Wednesday, October 1, 2014

Creature Discomforts

Recently there have been a lot of programs on the talking box thingy that seem to have a common theme.

Two leggers world-wide have become obsessed with attempting to find legendary monsters. They are constantly mounting expeditions to remote corners of the world, taking high-tech gadgets, doo-dads, thingamajiggets, and other paraphernalia in order to locate and document these unexplained and undiscovered critters.

Normally I would not pay much attention to the goings on of such eccentric, and in most cases, wild-eyed and bearded individuals.

However, due to the proximity of the sightings, there is one such beastie that has captured my interest.

Over the last century or two, there have been more sightings of a critter named "Bigfoot" here in the Pacific Northwest than anywhere else in the civilized world (and Arkansas).

Since the creature in question lives here locally, I felt that it would be in my best interest to learn something of this mythical mischief maker. Since making this decision, I have now slept through no fewer than 37 different documentaries that claim to have discovered "irrefutable" proof that it exists.

I now consider myself to be the ultimate authority on all thingies Bigfootish.

I shall now enlighten you....

By all accounts, Bigfoot is a large, hairy, stinky and loud two legger. It has been described as a cross between a man, an ape, a bear and an upright marmot. No clear photographs of Bigfoot exists, but after seeing several eyewitness accounts, I assume it looks something like what one would see if Ivan and Gary Busey ever decided to have a child together. 

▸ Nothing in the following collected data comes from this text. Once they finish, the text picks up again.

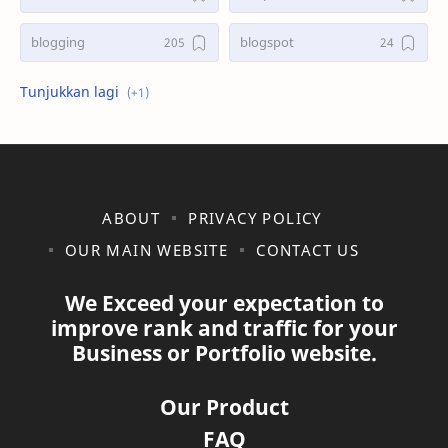
blogging
blogspot
shopee
ABOUT
PRIVACY POLICY
OUR MAIN WEBSITE
CONTACT US
We Exceed your expectation to
improve rank and traffic for your
Business or Portfolio website.
Our Product
FAQ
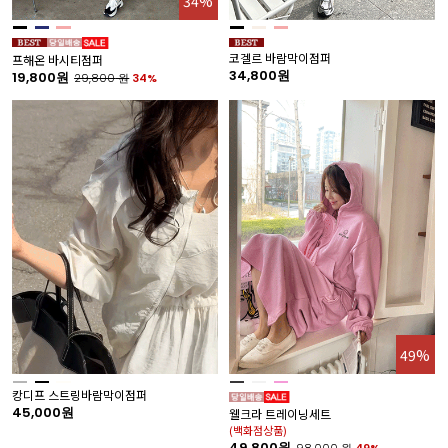
34%
코겔르 바람막이점퍼
프해온 바시티점퍼
34,800원
19,800원
29,800
원
34%
49%
캉디프 스트링바람막이점퍼
45,000원
웰크라 트레이닝세트
(백화점상품)
49,800원
98,000
원
49%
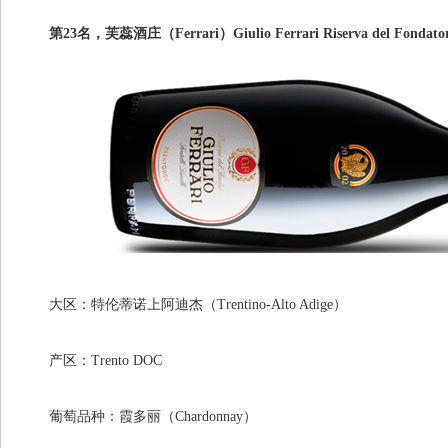
第23名，芙蕊酒庄（Ferrari）Giulio Ferrari Riserva del Fondatore
大区：特伦蒂诺上阿迪杰（Trentino-Alto Adige）
产区：Trento DOC
葡萄品种：霞多丽（Chardonnay）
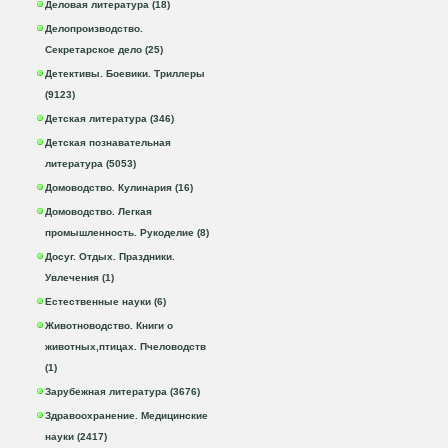
Деловая литература (18)
Делопроизводство.
Секретарское дело (25)
Детективы. Боевики. Триллеры
(9123)
Детская литература (346)
Детская познавательная
литература (5053)
Домоводство. Кулинария (16)
Домоводство. Легкая
промышленность. Рукоделие (8)
Досуг. Отдых. Праздники.
Увлечения (1)
Естественные науки (6)
Животноводство. Книги о
животных,птицах. Пчеловодств
(1)
Зарубежная литература (3676)
Здравоохранение. Медицинские
науки (2417)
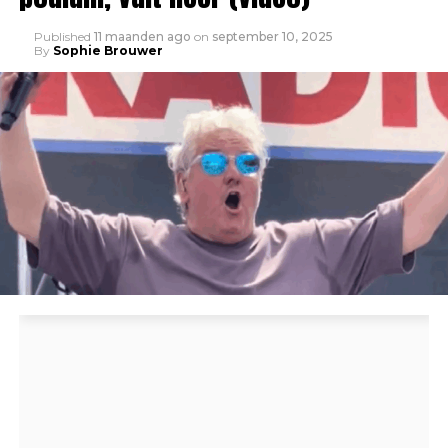
Published
11 maanden ago
on
september 10, 2025
By
Sophie Brouwer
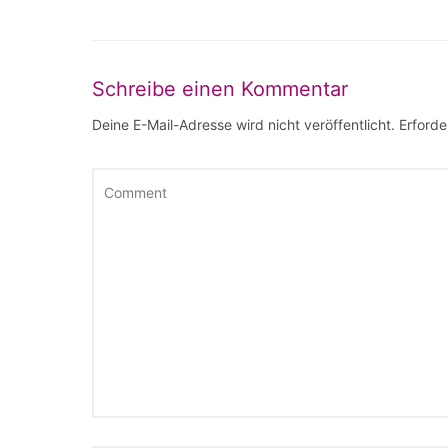
Schreibe einen Kommentar
Deine E-Mail-Adresse wird nicht veröffentlicht.
Erforde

Creatures bearing the same description have been reported from virtually every corner of the world. Here in the Pacific Northwest it is known as "Bigfoot". The local Native Americans also called it "Sasquatch" which is the Quiyallute name for "Mega Hairy Dude". In Asia, it is referred to as the "Abominable Snowman" or "Yeti". In Louisiana it is called the "swamp ape". In Texas, they named it "Hairy Man". There are even reports of one spotted in Arkansas that the locals call "Uncle Jimmy".

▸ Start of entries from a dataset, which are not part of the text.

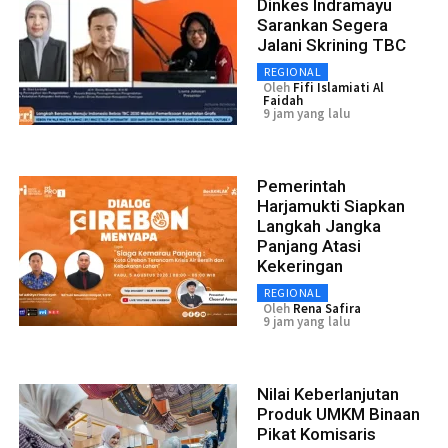
Dinkes Indramayu
Sarankan Segera
Jalani Skrining TBC
REGIONAL
Oleh
Fifi Islamiati Al
Faidah
9 jam yang lalu
Pemerintah
Harjamukti Siapkan
Langkah Jangka
Panjang Atasi
Kekeringan
REGIONAL
Oleh
Rena Safira
9 jam yang lalu
Nilai Keberlanjutan
Produk UMKM Binaan
Pikat Komisaris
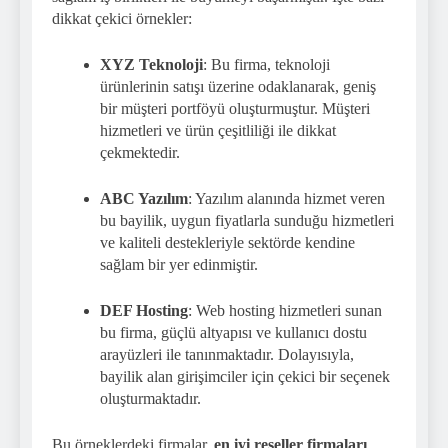
dikkat çekici örnekler:
XYZ Teknoloji
: Bu firma, teknoloji
ürünlerinin satışı üzerine odaklanarak, geniş
bir müşteri portföyü oluşturmuştur. Müşteri
hizmetleri ve ürün çeşitliliği ile dikkat
çekmektedir.
ABC Yazılım
: Yazılım alanında hizmet veren
bu bayilik, uygun fiyatlarla sunduğu hizmetleri
ve kaliteli destekleriyle sektörde kendine
sağlam bir yer edinmiştir.
DEF Hosting
: Web hosting hizmetleri sunan
bu firma, güçlü altyapısı ve kullanıcı dostu
arayüzleri ile tanınmaktadır. Dolayısıyla,
bayilik alan girişimciler için çekici bir seçenek
oluşturmaktadır.
Bu örneklerdeki firmalar,
en iyi reseller firmaları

Sightings of the legendary beast have many commonalities. Physical descriptions of the animal, general terrain of the sighting areas and even the eyewitnesses themselves bear many common traits.

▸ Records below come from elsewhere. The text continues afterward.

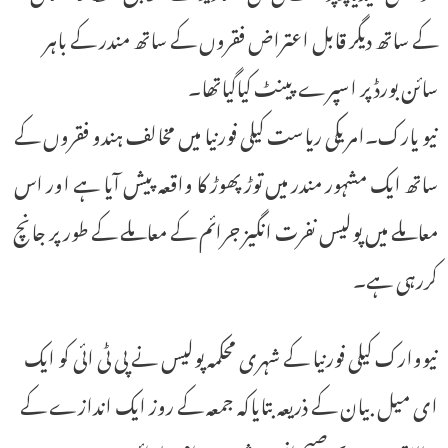
کے ساتھ دیگر قابل اعتراض فقروں کے ساتھ مندر کے باہر
سائن بورڈ پر اسپرے پینٹ کیاگیاتھا۔
نیو یارک۔امریکی ریاست کیلی فورنیا میں مخالف ہندو فقروں کے
ساتھ ایک مشہور مندر میں توڑ پھوڑ کا واقعہ پیش آیا ہے اور اس
معاملے میں پولیس نفرت انگیز جرائم کے معاملے کے طور پر جانچ
کررہی ہے۔
نیووارک کیلی فورنیا کے شہری محکمہ پولیس نے پی ٹی ائی کو ایک
ای میل بیان کے ذریعہ بتایاکہ جمعہ کے روز ایک اندازے کے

Usually, Bigfoot is described as being around six to seven feet in height, covered in fur with a shambling gait. It emits a high-pitched scream or yell and is often accompanied by a musky odor.

It is most often sighted in remote, forested terrain that is usually hilly, mountainous or otherwise hard to access.

The eyewitnesses are generally avid hunters with an average blood alcohol content of .283% who have just discovered that the mushrooms that grow out of bear feces is actually quite yummy and makes a great mid-afternoon snack. Even the eyewitnesses in Asia seem to have developed a Deep American Southern accent

The final common factor in all these reports was the fact that every single two legger that encountered Bigfoot was totally and completely freaked out. Well, perhaps "freaked out" is too much of an understatement. They were bug-eyed, shivering, tweaking, twitching, babbling and underwear soiling disturbed.

As I pondered Bigfoot and his affect upon the two leggers who encountered him, it occurred to me that perhaps I could use this to my advantage......................



  1. Waiting with bated breath for the rest of the story! I sure hope that that Yeti, Bigfoot or Giant Cat gets some good Noms out there in the Pacific Northwest!!

  2. And what IS it with all those bearded folk, anyway? MOUSES!


    PS. Ummm.. Does Gary Busey know 'bout your theory, there? purrs

  3. I no have big foots, I have litle paws.